Markovianity and non-Markovianity of Particle Bath with Dirac Dispersion Relation

TL;DR

This paper investigates how the decay of Dirac particles in an environment with specific spectral features deviates from exponential behavior, revealing conditions under which decay becomes Markovian or non-Markovian.

Contribution

It demonstrates that high-energy spectral cutoffs and low-energy gaps critically influence decay dynamics, and shows that massless Dirac particles can exhibit Markovian decay without approximations.

Findings

Short-time decay is driven by spectral cutoff L.

Long-time decay is influenced by Dirac gap m.

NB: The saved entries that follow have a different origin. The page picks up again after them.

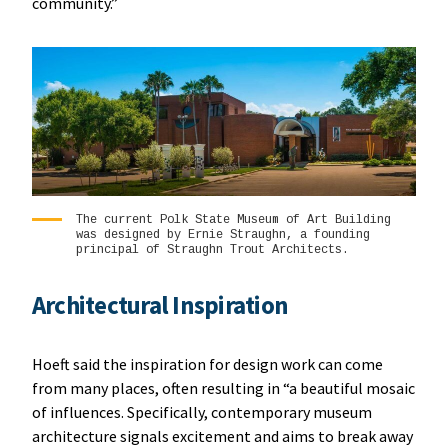
community.”
The current Polk State Museum of Art Building
was designed by Ernie Straughn, a founding
principal of Straughn Trout Architects.
Architectural Inspiration
Hoeft said the inspiration for design work can come
from many places, often resulting in “a beautiful mosaic
of influences. Specifically, contemporary museum
architecture signals excitement and aims to break away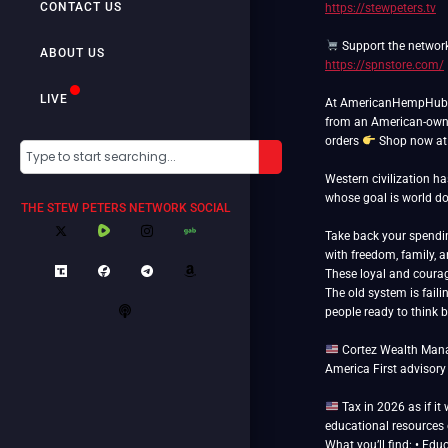
CONTACT US
https://stewpeters.tv
Support the networ
ABOUT US
https://spnstore.com/
LIVE
At AmericanHempHub.co
from an American-own
orders
Shop now a
Western civilization h
whose goal is world 
THE STEW PETERS NETWORK SOCIAL
Take back your spend
with freedom, family, 
These loyal and courag
The old system is faili
people ready to think 
Cortez Wealth Manag
America First advisory
Tax in 2026 as if it
educational resources o
What you’ll find: • Edu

Massless Dirac particles can decay Markovian without approximations.

Abstract

The decay rate of quantum particles in open quantum systems has traditionally been known as exponential, based on empirical predictions from experiments and theoretical predictions from the Markovian dynamics of the corresponding quantum states. However, both theoretical predictions and experimental observations suggest deviations from this exponential decay, particularly in the short and long time regimes. In this study, we explore the spontaneous emission of a single Dirac particle within an environment characterized by an energy spectrum with a gap $m$ and an energy cutoff $L$. Our results reveal that high-energy structures, such as the spectral cutoff $L$, play a critical role in driving the short-time non-exponential decay. In contrast, the long-time decay is predominantly influenced by low-energy structures, such as the Dirac gap $m$. Surprisingly, we find that in the limits where the energy cutoff $L$ is infinite and the energy gap $m$ is zero, the decay dynamics of massless Dirac particles exhibit Markovian behavior without the need for conventional approximations like the Born-Markov approximation. This work underscores the complex interplay between particle energy properties and decay dynamics, providing new insights into quantum decay processes.